• **Supplied records**
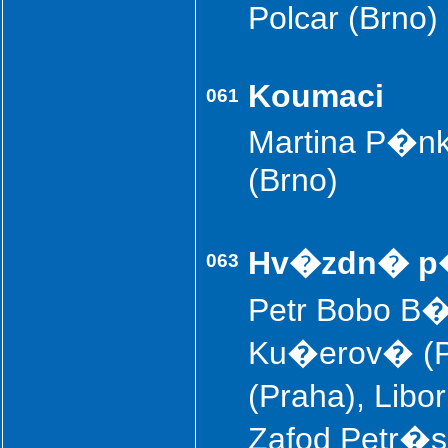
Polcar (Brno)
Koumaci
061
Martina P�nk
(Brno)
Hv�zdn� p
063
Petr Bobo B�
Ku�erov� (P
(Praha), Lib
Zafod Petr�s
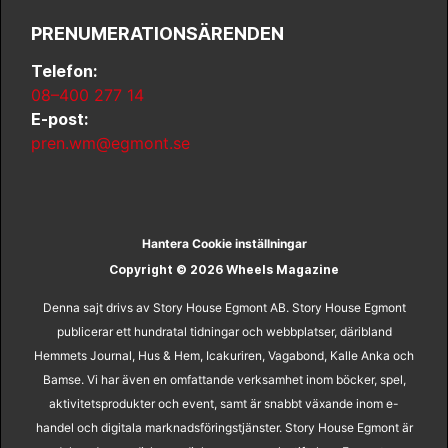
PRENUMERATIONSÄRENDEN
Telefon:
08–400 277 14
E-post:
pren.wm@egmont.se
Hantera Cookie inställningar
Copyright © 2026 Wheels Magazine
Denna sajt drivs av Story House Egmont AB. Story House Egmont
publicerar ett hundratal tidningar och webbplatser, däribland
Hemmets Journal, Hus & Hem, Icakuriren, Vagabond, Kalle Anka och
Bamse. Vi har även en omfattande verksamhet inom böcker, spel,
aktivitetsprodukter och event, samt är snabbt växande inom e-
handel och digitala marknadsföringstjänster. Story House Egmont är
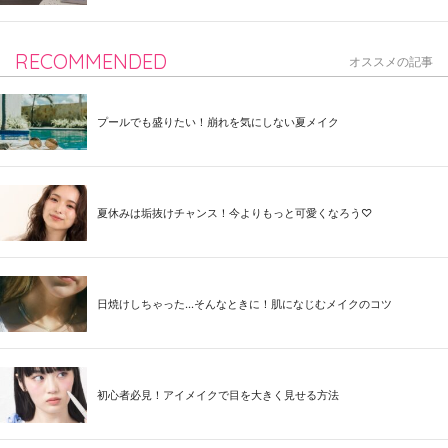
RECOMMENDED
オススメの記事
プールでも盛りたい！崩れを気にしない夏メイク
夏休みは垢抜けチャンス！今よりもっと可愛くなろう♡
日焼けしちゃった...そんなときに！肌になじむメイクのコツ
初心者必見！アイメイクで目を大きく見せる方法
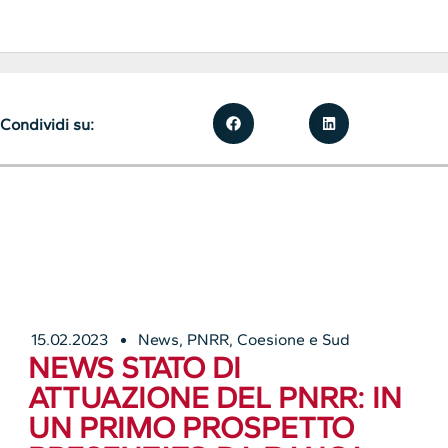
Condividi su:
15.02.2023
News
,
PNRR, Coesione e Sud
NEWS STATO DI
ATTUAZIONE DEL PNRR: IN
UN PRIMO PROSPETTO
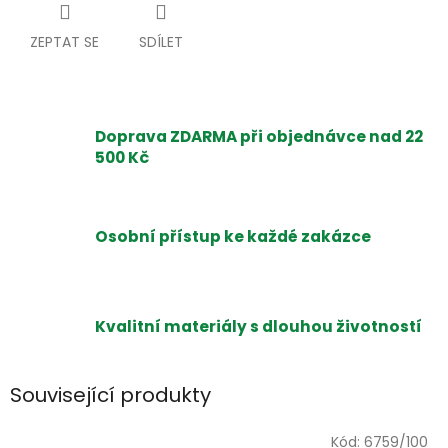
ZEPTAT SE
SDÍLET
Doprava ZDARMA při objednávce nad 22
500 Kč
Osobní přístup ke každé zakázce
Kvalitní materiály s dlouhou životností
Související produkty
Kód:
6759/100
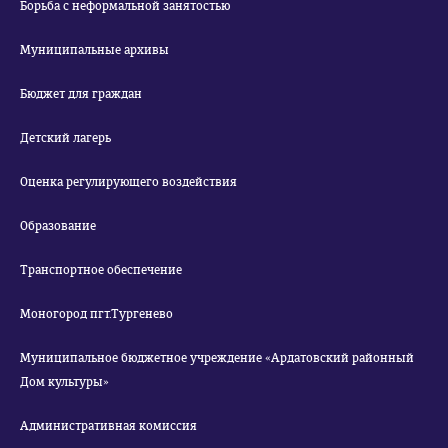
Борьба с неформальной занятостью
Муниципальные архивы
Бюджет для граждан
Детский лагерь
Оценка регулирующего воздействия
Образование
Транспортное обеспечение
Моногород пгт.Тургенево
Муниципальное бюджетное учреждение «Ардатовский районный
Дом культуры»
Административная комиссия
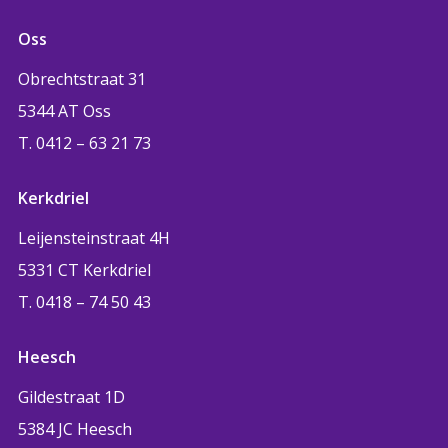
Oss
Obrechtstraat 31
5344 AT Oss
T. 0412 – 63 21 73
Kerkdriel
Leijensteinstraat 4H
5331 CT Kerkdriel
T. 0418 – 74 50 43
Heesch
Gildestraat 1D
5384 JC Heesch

• **Work item**
Restate the material word for word; no picture should appear in the copy.

• **Problem solution**
Polcar (Brno)
Koumaci
061
Martina P�nk
(Brno)
Hv�zdn� p
063
Petr Bobo B�
Ku�erov� (P
(Praha), Lib
Zafod Petr�s
PRENUMERATIONSÄRENDEN
Telefon:
08–400 277 14
E-post:
pren.wm@egmont.se
Hantera Cookie inställningar
Copyright © 2026 Wheels Magazine
Denna sajt drivs av Story House Egmont AB. Story House Egmont
publicerar ett hundratal tidningar och webbplatser, däribland
Hemmets Journal, Hus & Hem, Icakuriren, Vagabond, Kalle Anka och
Bamse. Vi har även en omfattande verksamhet inom böcker, spel,
aktivitetsprodukter och event, samt är snabbt växande inom e-
handel och digitala marknadsföringstjänster. Story House Egmont är
RECOMMENDED
オススメの記事
プールでも盛りたい！崩れを気にしない夏メイク
夏休みは垢抜けチャンス！今よりもっと可愛くなろう♡
日焼けしちゃった...そんなときに！肌になじむメイクのコツ
初心者必見！アイメイクで目を大きく見せる方法
Condividi su:
15.02.2023
News
,
PNRR, Coesione e Sud
NEWS STATO DI
ATTUAZIONE DEL PNRR: IN
UN PRIMO PROSPETTO
ZEPTAT SE
SDÍLET
Doprava ZDARMA při objednávce nad 22
500 Kč
Osobní přístup ke každé zakázce
Kvalitní materiály s dlouhou životností
Související produkty
Kód:
6759/100
Борьба с неформальной занятостью
Муниципальные архивы
Бюджет для граждан
Детский лагерь
Оценка регулирующего воздействия
Образование
Транспортное обеспечение
Моногород пгт.Тургенево
Муниципальное бюджетное учреждение «Ардатовский районный
Дом культуры»
Административная комиссия
Oss
Obrechtstraat 31
5344 AT Oss
T. 0412 – 63 21 73
Kerkdriel
Leijensteinstraat 4H
5331 CT Kerkdriel
T. 0418 – 74 50 43
Heesch
Gildestraat 1D
5384 JC Heesch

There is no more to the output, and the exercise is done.